Description of the task> Take the entries below and print only the lines from the one with "Sunsurfer is back. Although much of the old" through the one with "games, or learning new skills. Address", exactly as they stand, both ends included.
════════════════
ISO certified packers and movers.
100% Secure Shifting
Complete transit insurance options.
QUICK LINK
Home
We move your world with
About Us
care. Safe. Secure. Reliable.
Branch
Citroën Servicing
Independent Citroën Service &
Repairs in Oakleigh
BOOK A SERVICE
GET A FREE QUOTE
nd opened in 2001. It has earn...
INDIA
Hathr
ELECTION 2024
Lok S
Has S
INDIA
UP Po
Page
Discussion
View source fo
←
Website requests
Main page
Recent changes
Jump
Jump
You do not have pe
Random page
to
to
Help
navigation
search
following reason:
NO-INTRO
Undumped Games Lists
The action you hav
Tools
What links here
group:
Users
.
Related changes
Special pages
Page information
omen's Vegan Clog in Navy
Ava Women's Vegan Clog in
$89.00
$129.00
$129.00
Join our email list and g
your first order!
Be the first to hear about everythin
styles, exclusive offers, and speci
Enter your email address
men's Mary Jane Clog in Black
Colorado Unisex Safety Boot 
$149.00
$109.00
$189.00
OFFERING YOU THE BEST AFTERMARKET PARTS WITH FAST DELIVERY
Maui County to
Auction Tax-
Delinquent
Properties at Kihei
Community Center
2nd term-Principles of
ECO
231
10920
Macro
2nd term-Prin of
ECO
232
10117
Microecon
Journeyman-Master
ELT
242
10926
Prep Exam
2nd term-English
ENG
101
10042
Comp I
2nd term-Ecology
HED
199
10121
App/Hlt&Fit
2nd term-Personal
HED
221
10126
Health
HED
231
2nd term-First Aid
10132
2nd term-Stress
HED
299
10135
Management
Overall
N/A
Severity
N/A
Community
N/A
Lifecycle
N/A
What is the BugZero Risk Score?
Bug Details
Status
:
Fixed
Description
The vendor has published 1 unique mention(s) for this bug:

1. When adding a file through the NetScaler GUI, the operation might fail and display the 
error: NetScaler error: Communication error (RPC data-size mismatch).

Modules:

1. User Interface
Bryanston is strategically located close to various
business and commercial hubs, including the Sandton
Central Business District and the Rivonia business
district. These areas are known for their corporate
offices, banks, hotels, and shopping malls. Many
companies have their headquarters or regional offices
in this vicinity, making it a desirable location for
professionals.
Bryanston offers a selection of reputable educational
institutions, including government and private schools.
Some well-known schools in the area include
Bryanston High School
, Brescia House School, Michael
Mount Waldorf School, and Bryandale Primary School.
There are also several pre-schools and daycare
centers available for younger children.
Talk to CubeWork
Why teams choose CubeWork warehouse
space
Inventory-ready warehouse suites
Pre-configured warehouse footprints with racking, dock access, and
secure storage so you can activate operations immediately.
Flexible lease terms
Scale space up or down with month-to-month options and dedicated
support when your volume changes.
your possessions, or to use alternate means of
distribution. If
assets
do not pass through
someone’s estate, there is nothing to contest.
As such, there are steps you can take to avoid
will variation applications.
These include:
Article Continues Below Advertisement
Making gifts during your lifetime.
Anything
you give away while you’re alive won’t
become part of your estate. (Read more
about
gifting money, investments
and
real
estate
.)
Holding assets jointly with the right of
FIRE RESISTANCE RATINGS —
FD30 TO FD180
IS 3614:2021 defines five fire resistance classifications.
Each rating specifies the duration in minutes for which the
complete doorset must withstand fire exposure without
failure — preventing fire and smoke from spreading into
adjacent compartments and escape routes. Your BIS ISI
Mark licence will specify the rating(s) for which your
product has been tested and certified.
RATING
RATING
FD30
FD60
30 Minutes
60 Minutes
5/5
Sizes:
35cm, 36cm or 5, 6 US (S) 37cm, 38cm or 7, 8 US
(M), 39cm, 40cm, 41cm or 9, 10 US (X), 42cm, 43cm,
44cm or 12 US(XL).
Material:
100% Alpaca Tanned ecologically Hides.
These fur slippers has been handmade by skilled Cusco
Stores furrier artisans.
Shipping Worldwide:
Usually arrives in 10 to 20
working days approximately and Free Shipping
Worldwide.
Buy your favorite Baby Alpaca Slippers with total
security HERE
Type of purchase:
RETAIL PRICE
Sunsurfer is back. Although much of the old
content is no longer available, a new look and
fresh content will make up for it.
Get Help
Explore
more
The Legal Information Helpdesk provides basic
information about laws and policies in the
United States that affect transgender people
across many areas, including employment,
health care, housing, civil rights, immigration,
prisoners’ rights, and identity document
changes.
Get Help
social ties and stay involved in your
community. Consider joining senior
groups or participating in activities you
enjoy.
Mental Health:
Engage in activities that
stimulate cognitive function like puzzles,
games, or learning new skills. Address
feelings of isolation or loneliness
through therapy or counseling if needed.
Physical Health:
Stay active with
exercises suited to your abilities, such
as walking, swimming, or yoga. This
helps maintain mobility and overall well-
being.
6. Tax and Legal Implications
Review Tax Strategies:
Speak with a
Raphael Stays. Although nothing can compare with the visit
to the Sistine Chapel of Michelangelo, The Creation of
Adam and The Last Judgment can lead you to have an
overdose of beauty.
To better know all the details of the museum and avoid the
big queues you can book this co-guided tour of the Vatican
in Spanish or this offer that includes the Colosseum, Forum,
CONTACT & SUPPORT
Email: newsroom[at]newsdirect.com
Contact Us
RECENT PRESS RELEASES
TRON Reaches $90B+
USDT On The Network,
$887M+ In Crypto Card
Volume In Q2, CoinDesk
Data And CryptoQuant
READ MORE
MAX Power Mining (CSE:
════════════════
Answer for this exercise>
Sunsurfer is back. Although much of the old
content is no longer available, a new look and
fresh content will make up for it.
Get Help
Explore
more
The Legal Information Helpdesk provides basic
information about laws and policies in the
United States that affect transgender people
across many areas, including employment,
health care, housing, civil rights, immigration,
prisoners’ rights, and identity document
changes.
Get Help
social ties and stay involved in your
community. Consider joining senior
groups or participating in activities you
enjoy.
Mental Health:
Engage in activities that
stimulate cognitive function like puzzles,
games, or learning new skills. Address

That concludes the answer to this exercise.